The power of the megarich does not stop at America’s borders. As Chrystia Freeland writes in her 2012 book Plutocrats, “the rise of the 1 percent is a global phenomenon,” with the world bifurcating into the rich and the rest. A website on the power elite could offer links to its international members. A page on Mexico’s Carlos Slim, for instance, could point out that his fortune (estimated at more than $70 billion) is equal to about 6 percent of his country’s total annual GDP, helping to make it one of the most unequal societies in the world….

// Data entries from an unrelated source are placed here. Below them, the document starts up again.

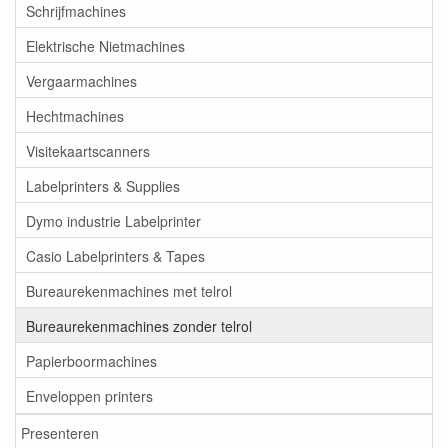
Schrijfmachines
Elektrische Nietmachines
Vergaarmachines
Hechtmachines
Visitekaartscanners
Labelprinters & Supplies
Dymo industrie Labelprinter
Casio Labelprinters & Tapes
Bureaurekenmachines met telrol
Bureaurekenmachines zonder telrol
Papierboormachines
Enveloppen printers
Presenteren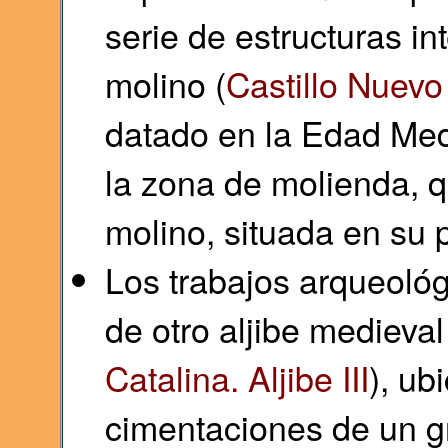
serie de estructuras in
molino (
Castillo Nuevo
datado en la Edad Med
la zona de molienda, qu
molino, situada en su 
Los trabajos arqueológ
de otro aljibe medieval
Catalina. Aljibe III
), ub
cimentaciones de un gr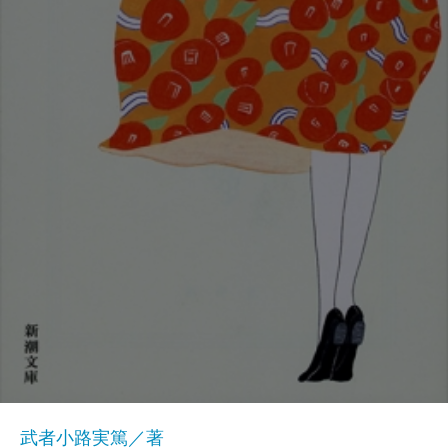
武者小路実篤／著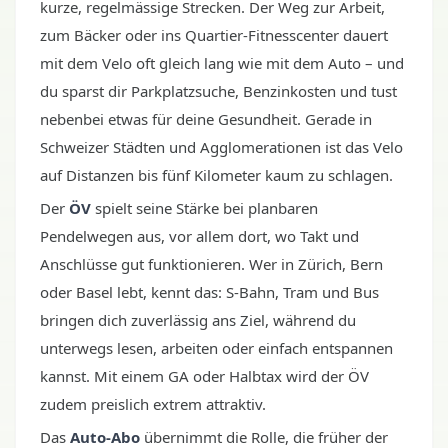
kurze, regelmässige Strecken. Der Weg zur Arbeit,
zum Bäcker oder ins Quartier-Fitnesscenter dauert
mit dem Velo oft gleich lang wie mit dem Auto – und
du sparst dir Parkplatzsuche, Benzinkosten und tust
nebenbei etwas für deine Gesundheit. Gerade in
Schweizer Städten und Agglomerationen ist das Velo
auf Distanzen bis fünf Kilometer kaum zu schlagen.
Der
ÖV
spielt seine Stärke bei planbaren
Pendelwegen aus, vor allem dort, wo Takt und
Anschlüsse gut funktionieren. Wer in Zürich, Bern
oder Basel lebt, kennt das: S-Bahn, Tram und Bus
bringen dich zuverlässig ans Ziel, während du
unterwegs lesen, arbeiten oder einfach entspannen
kannst. Mit einem GA oder Halbtax wird der ÖV
zudem preislich extrem attraktiv.
Das
Auto-Abo
übernimmt die Rolle, die früher der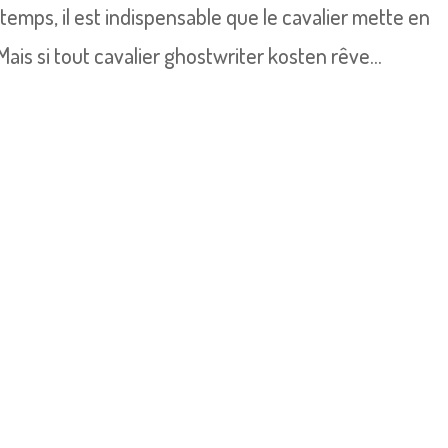
emps, il est indispensable que le cavalier mette en
ais si tout cavalier ghostwriter kosten rêve...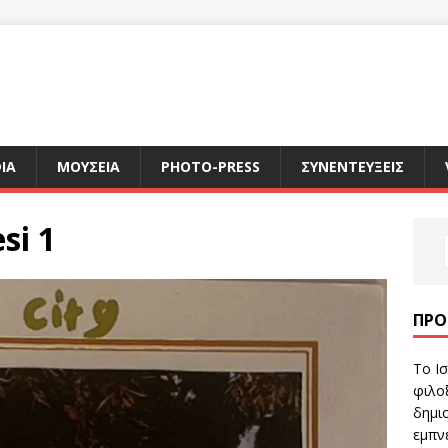
ΙΑ
ΜΟΥΣΕΙΑ
PHOTO-PRESS
ΣΥΝΕΝΤΕΥΞΕΙΣ
si 1
ΠΡΌ
Το Ισ
φιλοξ
δημιο
εμπν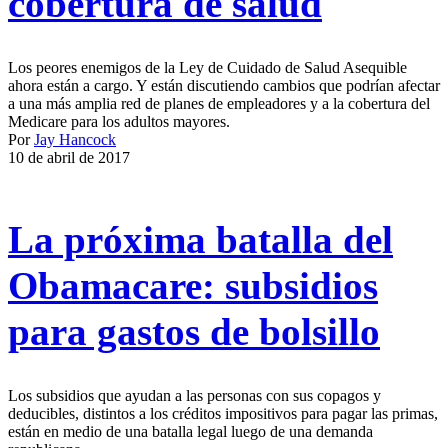
cobertura de salud
Los peores enemigos de la Ley de Cuidado de Salud Asequible
ahora están a cargo. Y están discutiendo cambios que podrían afectar
a una más amplia red de planes de empleadores y a la cobertura del
Medicare para los adultos mayores.
Por
Jay Hancock
10 de abril de 2017
La próxima batalla del
Obamacare: subsidios
para gastos de bolsillo
Los subsidios que ayudan a las personas con sus copagos y
deducibles, distintos a los créditos impositivos para pagar las primas,
están en medio de una batalla legal luego de una demanda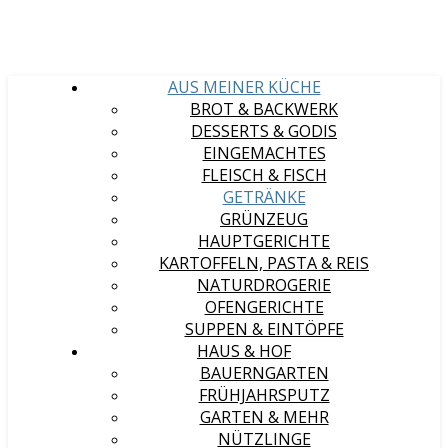
AUS MEINER KÜCHE
BROT & BACKWERK
DESSERTS & GODIS
EINGEMACHTES
FLEISCH & FISCH
GETRÄNKE
GRÜNZEUG
HAUPTGERICHTE
KARTOFFELN, PASTA & REIS
NATURDROGERIE
OFENGERICHTE
SUPPEN & EINTÖPFE
HAUS & HOF
BAUERNGARTEN
FRÜHJAHRSPUTZ
GARTEN & MEHR
NÜTZLINGE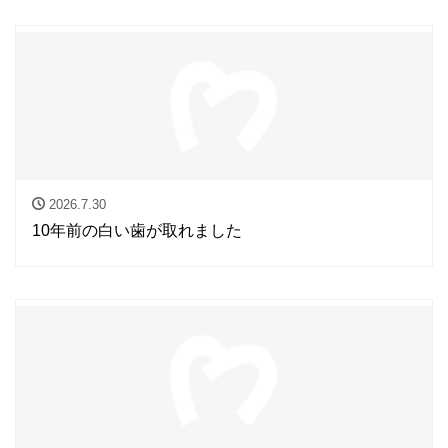
2026.7.30
10年前の白い歯が取れました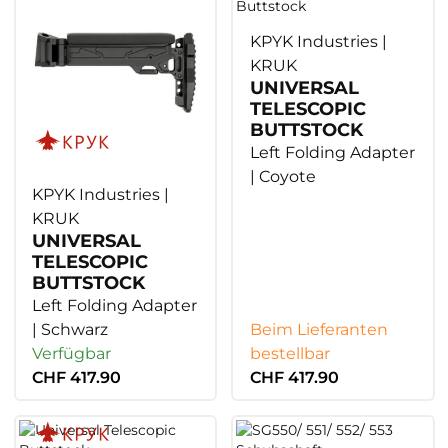
KPYK Industries |
KRUK
UNIVERSAL
TELESCOPIC
BUTTSTOCK
Left Folding Adapter
| Coyote
KPYK Industries |
KRUK
UNIVERSAL
TELESCOPIC
BUTTSTOCK
Left Folding Adapter
| Schwarz
Beim Lieferanten
Verfügbar
bestellbar
CHF 417.90
CHF 417.90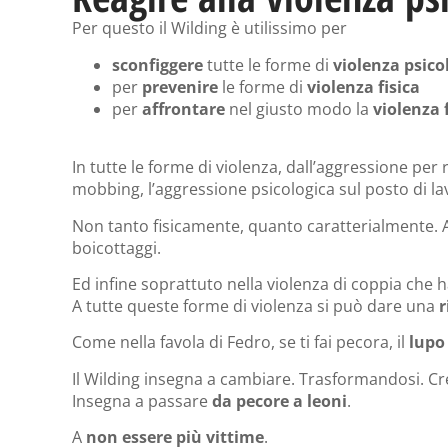
Per questo il Wilding è utilissimo per
sconfiggere
tutte le forme di
violenza psico
per
prevenire
le forme di
violenza fisica
per
affrontare
nel giusto modo la
violenza 
In tutte le forme di violenza, dall’aggressione pe
mobbing, l’aggressione psicologica sul posto di l
Non tanto fisicamente, quanto caratterialmente. A
boicottaggi.
Ed infine soprattuto nella violenza di coppia che ha
A tutte queste forme di violenza si può dare una
r
Come nella favola di Fedro, se ti fai pecora, il
lupo
Il Wilding insegna a cambiare. Trasformandosi. C
Insegna a passare
da pecore a leoni
.
A
non essere più vittime
.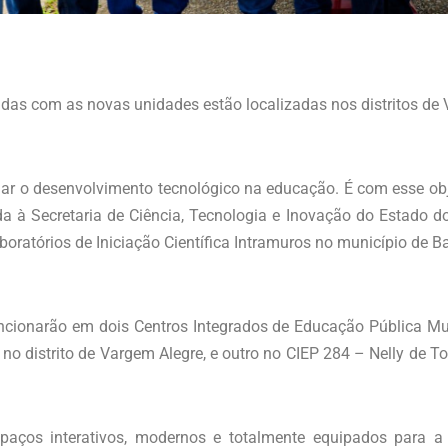
as com as novas unidades estão localizadas nos distritos de V
onar o desenvolvimento tecnológico na educação. É com esse ob
da à Secretaria de Ciência, Tecnologia e Inovação do Estado d
boratórios de Iniciação Científica Intramuros no município de Bar
ncionarão em dois Centros Integrados de Educação Pública M
o distrito de Vargem Alegre, e outro no CIEP 284 – Nelly de To
aços interativos, modernos e totalmente equipados para a 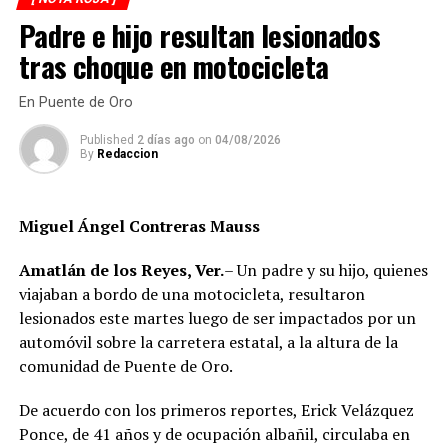
reportaron personas lesionadas ni fue necesario evacuar
Padre e hijo resultan lesionados
la zona.
tras choque en motocicleta
Las autoridades realizaron una inspección en el
deshuesadero para descartar riesgos adicionales y
En Puente de Oro
determinar las posibles causas que originaron el
Published
2 días ago
on
04/08/2026
incendio.
By
Redaccion
Hasta el momento no se ha informado si el fuego fue
provocado por una falla mecánica, un cortocircuito o
Miguel Ángel Contreras Mauss
algún otro factor, por lo que serán las investigaciones
correspondientes las que determinen el origen del
Amatlán de los Reyes, Ver.
– Un padre y su hijo, quienes
siniestro.
viajaban a bordo de una motocicleta, resultaron
lesionados este martes luego de ser impactados por un
automóvil sobre la carretera estatal, a la altura de la
comunidad de Puente de Oro.
De acuerdo con los primeros reportes, Erick Velázquez
Ponce, de 41 años y de ocupación albañil, circulaba en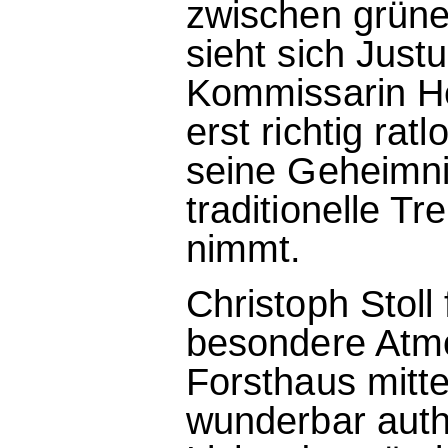
zwischen grüne
sieht sich Justu
Kommissarin Hel
erst richtig ra
seine Geheimnis
traditionelle T
nimmt.
Christoph Stoll
besondere Atmo
Forsthaus mitte
wunderbar auth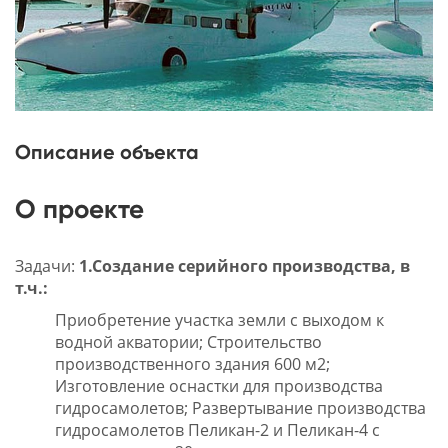
Описание объекта
О проекте
Задачи:
1.Создание серийного производства, в
т.ч.:
Приобретение участка земли с выходом к
водной акватории; Строительство
производственного здания 600 м2;
Изготовление оснастки для производства
гидросамолетов; Развертывание производства
гидросамолетов Пеликан-2 и Пеликан-4 с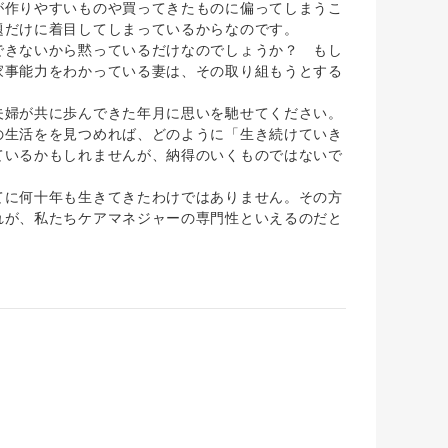
が作りやすいものや買ってきたものに偏ってしまうこ
題だけに着目してしまっているからなのです。
きないから黙っているだけなのでしょうか？ もし
家事能力をわかっている妻は、その取り組もうとする
婦が共に歩んできた年月に思いを馳せてください。
の生活をを見つめれば、どのように「生き続けていき
ているかもしれませんが、納得のいくものではないで
に何十年も生きてきたわけではありません。その方
れが、私たちケアマネジャーの専門性といえるのだと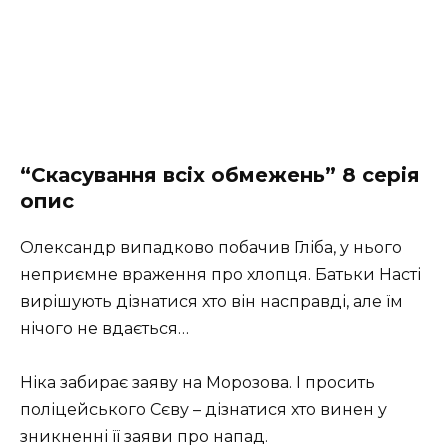
“Скасування всіх обмежень” 8 серія
опис
Олександр випадково побачив Гліба, у нього
неприємне враження про хлопця. Батьки Насті
вирішують дізнатися хто він насправді, але їм
нічого не вдається…
Ніка забирає заяву на Морозова. І просить
поліцейського Сєву – дізнатися хто винен у
зникненні її заяви про напад.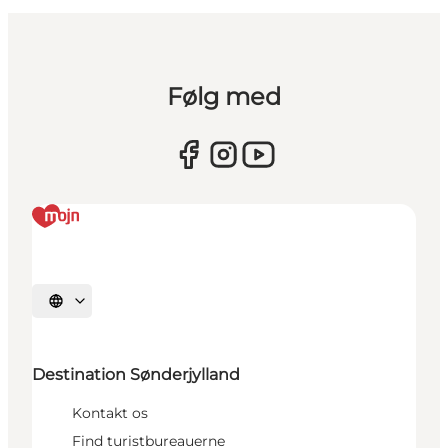
Følg med
Vælg sprog
Destination Sønderjylland
Kontakt os
Find turistbureauerne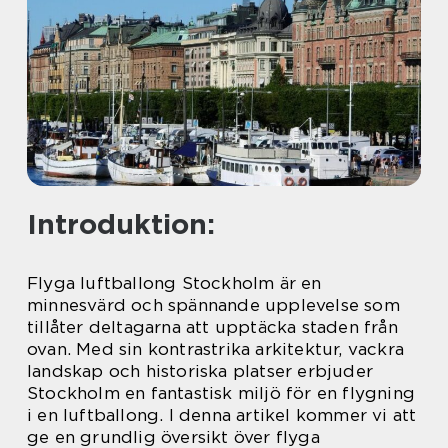
Introduktion:
Flyga luftballong Stockholm är en
minnesvärd och spännande upplevelse som
tillåter deltagarna att upptäcka staden från
ovan. Med sin kontrastrika arkitektur, vackra
landskap och historiska platser erbjuder
Stockholm en fantastisk miljö för en flygning
i en luftballong. I denna artikel kommer vi att
ge en grundlig översikt över flyga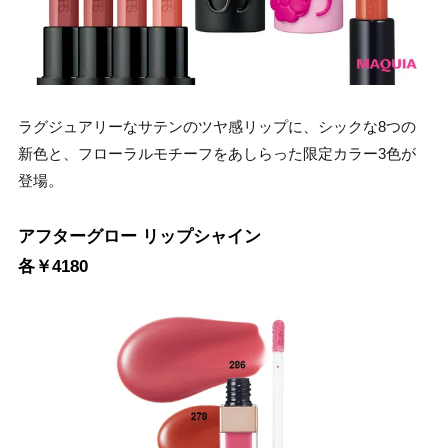
ラグジュアリーなサテンのツヤ感リップに、シックな8つの
新色と、フローラルモチーフをあしらった限定カラー3色が
登場。
アフターグロー リップシャイン
各￥4180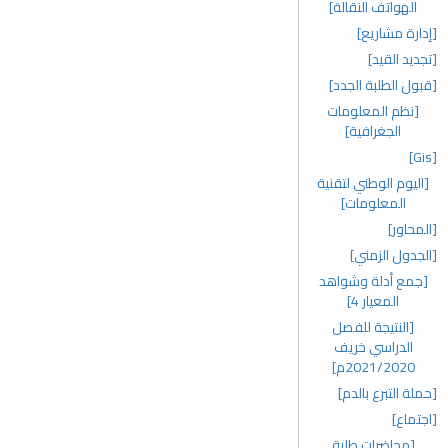
الهواتف النقالة]
[إدارة مشاريع]
[تجديد القيد]
[قبول الطلبة الجدد]
[نظم المعلومات
الجغرافية]
[Gis]
[اليوم الوطني لتقنية
المعلومات]
[المحاور]
[الجدول الزمني]
[جمع أدلة وشواهد
المعيار 4]
[النتيجة للفصل
الدراسي خريف
2021/2020م]
[حملة التبرع بالدم]
[اجتماع]
[محاضرات طلبة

From my research, I’ve come away impressed by the number of informative articles that have appeared on America’s superrich; I’ve cited quite a few of them. I’ve also come to appreciate how hard it can be to ferret out information about this group. I’ve had an especially hard time exploring the influence of big money on the museum and art world. The mega-rich have come to dominate both museum boards and the art market, and through them they have left a deep imprint on American culture, but in my reporting I kept running into roadblocks. Clearly, this is an area ripe for further inquiry.

The same is true of all the other sectors I’ve discussed. For all the good work they’ve done, news organization have barely begun to penetrate the structure of economic power and influence. That’s why I think a new, independent website on this world is urgently needed. Such an enterprise would cover the super-elite with unflagging single-mindedness. It would dig deep into the worlds of hedge funds, private equity, venture capital, and mergers and acquisitions, treating them not as arenas of Wall Street wheeling and dealing but as avenues of financial maneuvering that have significantly fed the economic imbalances in this country. It would devote sections to philanthropy, think tanks, lobbyists, advocacy groups, education, cultural institutions, Hollywood, Silicon Valley, corporations, and foreign tycoons and show the cross-cutting ties among them. The information gathered would be fed into a constantly updated database….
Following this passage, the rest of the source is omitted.